Salvar la normalidad
El cultivo del miedo puede que salve la cara de los gobernantes, pero no defiende los ideales
Los atentados de Bruselas han pillado la política española en tiempo muerto, a la espera de las encuestas de último momento, para que el vértigo de la derrota, que ya se llevó a Artur Mas por delante, conduzca a las conclusiones racionales que en frío no se quieren asumir, empezando por la consumación del hecho sucesorio en el Partido Popular. Quedan pues unas semanas vacías para que sepamos qué pesa más: el sentido de la responsabilidad o la estrechez de miras del que es capaz de tirarlo todo por la borda con tal de que no gobierne el vecino. En tiempos de desconfianza generalizada, hay que vivir muy alejado de la realidad para enmendar la página a los ciudadanos y convocarles de nuevo a las urnas. Solo merecería una respuesta de los electores: volver a votar lo mismo.
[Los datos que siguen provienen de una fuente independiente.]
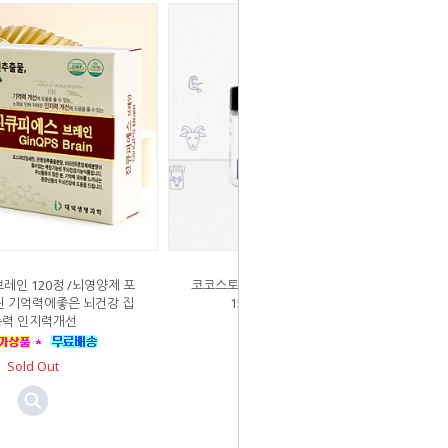
인 120정 /뇌영양제 포
코코스토리 산양유 초유프로틴 콜라겐
 기억력에좋은 뇌건강 집
150g x 1개 단백질분말
중력 인지력개선
Sold Out
Sold Out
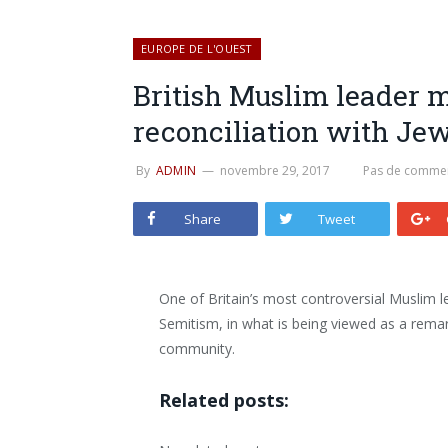
EUROPE DE L'OUEST
British Muslim leader 
reconciliation with Je
By
ADMIN
novembre 29, 2017
Pas de commen
Share
Tweet
One of Britain’s most controversial Muslim 
Semitism, in what is being viewed as a rema
community.
Related posts:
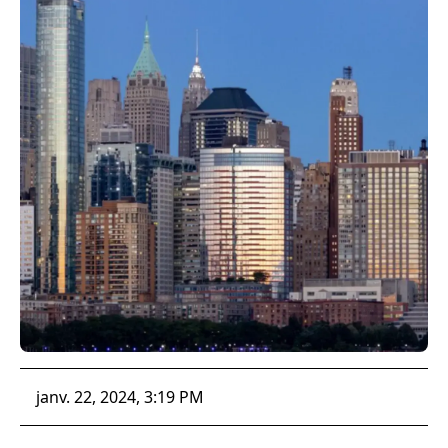
janv. 22, 2024, 3:19 PM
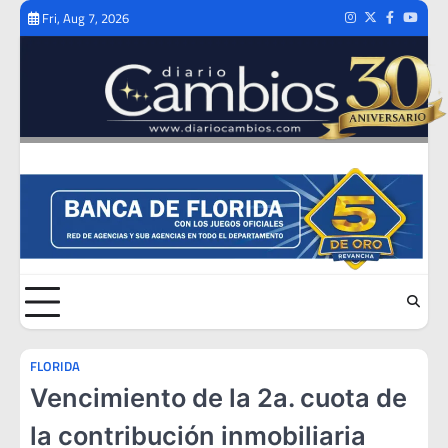
Skip
Fri, Aug 7, 2026
Instagram
Twitter
Facebook
Youtub
to
content
FLORIDA
Vencimiento de la 2a. cuota de
la contribución inmobiliaria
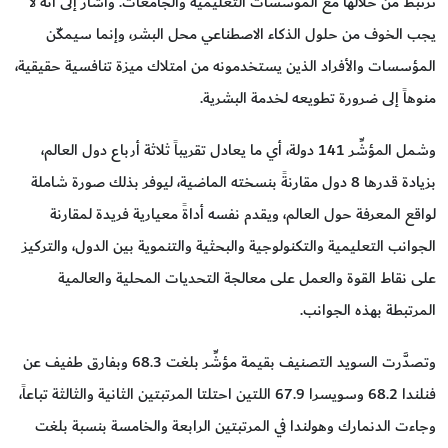
ترتبط من خلالها مع المؤسسات التعليمية والجامعات. وأشار إلى أنه لا
يجب الخوف من حلول الذكاء الاصطناعي محل البشر، وإنما سيمكّن
المؤسسات والأفراد الذين يستخدمونه من امتلاك ميزة تنافسية حقيقية،
منوهاً إلى ضرورة تطويعه لخدمة البشرية.
وشمل المؤشِّر 141 دولة، أي ما يعادل تقريباً ثلاثة أرباع دول العالم،
بزيادة قدرها 8 دول مقارنةً بنسخته الماضية، ليوفر بذلك صورة شاملة
لواقع المعرفة حول العالم، ويقدم نفسه أداةً معيارية فريدة لمقارنة
الجوانب التعليمية والتكنولوجية والبحثية والتنموية بين الدول، والتركيز
على نقاط القوة والعمل على معالجة التحديات المحلية والعالمية
المرتبطة بهذه الجوانب.
وتصدَّرت السويد التصنيف بقيمة مؤشِّر بلغت 68.3 وبفارق طفيف عن
فنلندا 68.2 وسويسرا 67.9 اللتين احتلتا المرتبتين الثانية والثالثة تباعاً،
وجاءت الدنمارك وهولندا في المرتبتين الرابعة والخامسة بنسبة بلغت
En retirada desde hace meses de la escena internacional, la política española ensimismada ha reaccionado al atentado de Bruselas con el protocolo habitual: unidad y seguridad. A fuerza de repetir lo mismo, matanza tras matanza, el discurso institucional ante el terrorismo acaba volviéndose insignificante. La pauta es conocida: promesa de ganar la batalla con más esfuerzo en seguridad y apelación a la defensa de los valores europeos. Sobre lo primero: ¿Es posible reforzar más la seguridad, de modo eficaz (no solo efectista), sin afectar a nuestras libertades? Sobre lo segundo, ¿cómo podemos creer que los gobernantes defenderán unos valores que han puesto en almoneda en la crisis de los refugiados, asumiendo la agenda de la extrema derecha?
Con el discurso policial no basta, porque la construcción del autoritarismo posdemocrático no es la solución y porque cada nuevo atentado genera dudas sobre su eficacia y provoca demandas imposibles. El cultivo del miedo puede que salve la cara a los gobernantes pero no es la manera de defender los ideales europeos. Y los ciudadanos lo saben: son ellos los que están salvando la normalidad, ante la tentación autoritaria de unos gobiernos desbordados.
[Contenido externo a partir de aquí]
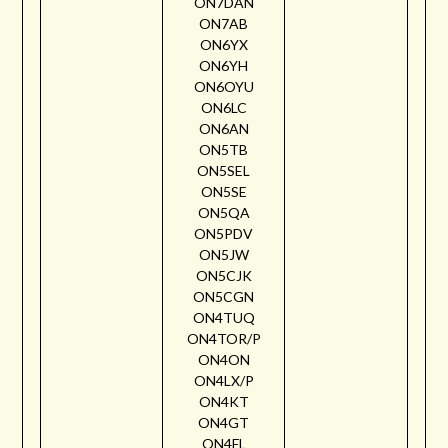
ON7DAN
ON7AB
ON6YX
ON6YH
ON6OYU
ON6LC
ON6AN
ON5TB
ON5SEL
ON5SE
ON5QA
ON5PDV
ON5JW
ON5CJK
ON5CGN
ON4TUQ
ON4TOR/P
ON4ON
ON4LX/P
ON4KT
ON4GT
ON4FL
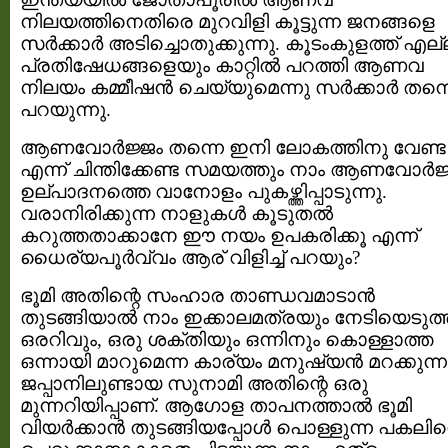
നിലയത്തിനെതിരെ മുറവിളി കൂട്ടുന്ന ജനങ്ങളെ
സര്‍ക്കാര്‍ അടിച്ചൊതുക്കുന്നു. കൂടംകുളത്ത് എല
പ്രതിഷേധങ്ങളെയും കാറ്റിൽ പറത്തി ആണവ
നിലയം കമ്മീഷൻ ചെയ്യുമെന്നു സർക്കാർ തന്
പറയുന്നു.
ആണവോര്‍ജ്ജം തന്നെ ഇനി ലോകത്തിനു വേണ്ട
എന്ന് ചിന്തിക്കേണ്ട സമയത്തും നാം ആണവോര്‍ജ
ഉല്പാദനത്തെ വാനോളം പുകഴ്ത്തിപ്പാടുന്നു.
വരാനിരിക്കുന്ന നാളുകള്‍ കൂടുതല്‍
കറുത്തതാക്കാനേ ഈ നയം ഉപകരിക്കൂ എന്ന്
ധൈര്യപൂര്‍വ്വം ആര് വിളിച്ച് പറയും?
ഭൂമി അതിന്റെ സംഹാര താണ്ഡവമാടാന്‍
തുടങ്ങിയാല്‍ നാം ഇക്കാലമത്രയും നേടിയെടുത്
ഒരറിവും, ഒരു ശക്തിയും ഒന്നിനും കൊള്ളാത്ത
ഒന്നായി മാറുമെന്ന കാര്യം മനുഷ്യന്‍ മറക്കുന്ന
ജപ്പാനിലുണ്ടായ സുനാമി അതിന്റെ ഒരു
മുന്നറിയിപ്പാണ്. ആഗോള താപനത്താല്‍ ഭൂമി
വിയര്‍ക്കാന്‍ തുടങ്ങിയപ്പോള്‍ പൊള്ളുന്ന പകലി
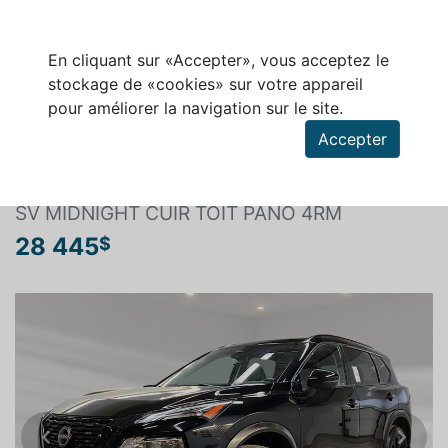
En cliquant sur «Accepter», vous acceptez le
stockage de «cookies» sur votre appareil
pour améliorer la navigation sur le site.
Rechercher un véhicule
Accepter
NISSAN ROGUE 2023
SV MIDNIGHT CUIR TOIT PANO 4RM
28 445
$
Previous
Next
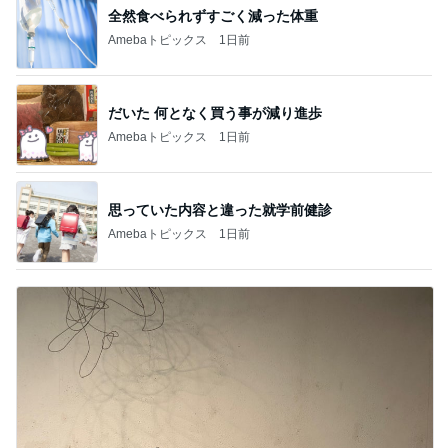
全然食べられずすごく減った体重
Amebaトピックス
1日前
だいた 何となく買う事が減り進歩
Amebaトピックス
1日前
思っていた内容と違った就学前健診
Amebaトピックス
1日前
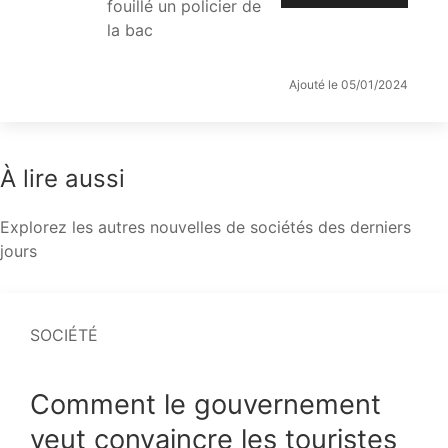
fouillé un policier de
la bac
Ajouté le 05/01/2024
À lire aussi
Explorez les autres nouvelles de sociétés des derniers
jours
SOCIÉTÉ
Comment le gouvernement
veut convaincre les touristes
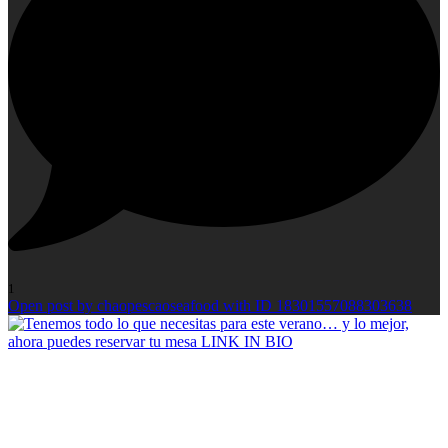
1
Open post by chaopescaoseafood with ID 18301557088303638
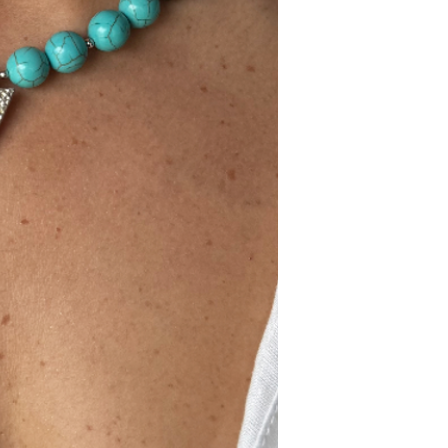
Colar em cerâmica e
40cm de compriment
Feito em Portugal.
DADOS TÉCNICOS
Material: Cerâmica e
Y, sin embargo, hay prioridades de las que nadie habla: conseguir una coordinación policial europea eficiente, a la que todos los gobiernos nacionales se resisten, celosos de su patrimonio de seguridad; perder el miedo a afrontar las causas sociales, religiosas, educativas, un tabú que todos esquivan porque no quieren reconocer que el enemigo es de casa; y abandonar el discurso apocalíptico en que Europa se está meciendo para disimular su impotencia.
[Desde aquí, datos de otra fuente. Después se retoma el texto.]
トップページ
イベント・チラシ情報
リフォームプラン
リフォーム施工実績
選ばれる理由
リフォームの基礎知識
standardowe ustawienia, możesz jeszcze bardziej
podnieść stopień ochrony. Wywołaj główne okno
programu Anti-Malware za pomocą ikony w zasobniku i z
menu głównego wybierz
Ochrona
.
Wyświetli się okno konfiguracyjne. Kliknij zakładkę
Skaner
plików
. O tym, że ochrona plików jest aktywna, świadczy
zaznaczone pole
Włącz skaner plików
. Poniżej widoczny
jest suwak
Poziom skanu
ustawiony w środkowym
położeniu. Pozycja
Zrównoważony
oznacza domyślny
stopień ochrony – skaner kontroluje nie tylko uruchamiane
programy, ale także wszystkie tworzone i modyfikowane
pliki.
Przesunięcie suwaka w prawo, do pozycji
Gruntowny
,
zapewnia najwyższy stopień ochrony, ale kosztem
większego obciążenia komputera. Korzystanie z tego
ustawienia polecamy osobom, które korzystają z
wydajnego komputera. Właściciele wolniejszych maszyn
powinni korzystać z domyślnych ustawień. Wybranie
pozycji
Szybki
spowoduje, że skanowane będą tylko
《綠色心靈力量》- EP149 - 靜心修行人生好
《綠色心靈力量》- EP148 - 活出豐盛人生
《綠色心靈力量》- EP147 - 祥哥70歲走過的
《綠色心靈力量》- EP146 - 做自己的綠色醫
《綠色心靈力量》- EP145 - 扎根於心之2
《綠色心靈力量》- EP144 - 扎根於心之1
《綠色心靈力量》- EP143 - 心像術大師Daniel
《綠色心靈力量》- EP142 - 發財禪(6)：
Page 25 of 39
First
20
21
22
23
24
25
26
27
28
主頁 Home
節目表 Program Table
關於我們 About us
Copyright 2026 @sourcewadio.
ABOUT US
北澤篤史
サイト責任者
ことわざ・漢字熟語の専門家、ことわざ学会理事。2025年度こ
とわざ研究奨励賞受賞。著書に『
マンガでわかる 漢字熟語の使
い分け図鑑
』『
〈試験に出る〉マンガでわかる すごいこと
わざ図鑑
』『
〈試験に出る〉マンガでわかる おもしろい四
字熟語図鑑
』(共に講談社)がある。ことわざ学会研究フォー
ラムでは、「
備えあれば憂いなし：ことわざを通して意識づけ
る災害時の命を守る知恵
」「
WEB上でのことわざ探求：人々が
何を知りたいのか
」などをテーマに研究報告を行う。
Sin expectativas de futuro para los ciudadanos es difícil afrontar situaciones críticas. En vez de parapetarse en el discurso del miedo, hay que asumir y defender que no hay seguridad sin libertad y que, por tanto, la verdadera seguridad implica riesgo. Para decir que estamos en guerra, ya está el primer ministro francés Manuel Valls, cada vez más desquiciado.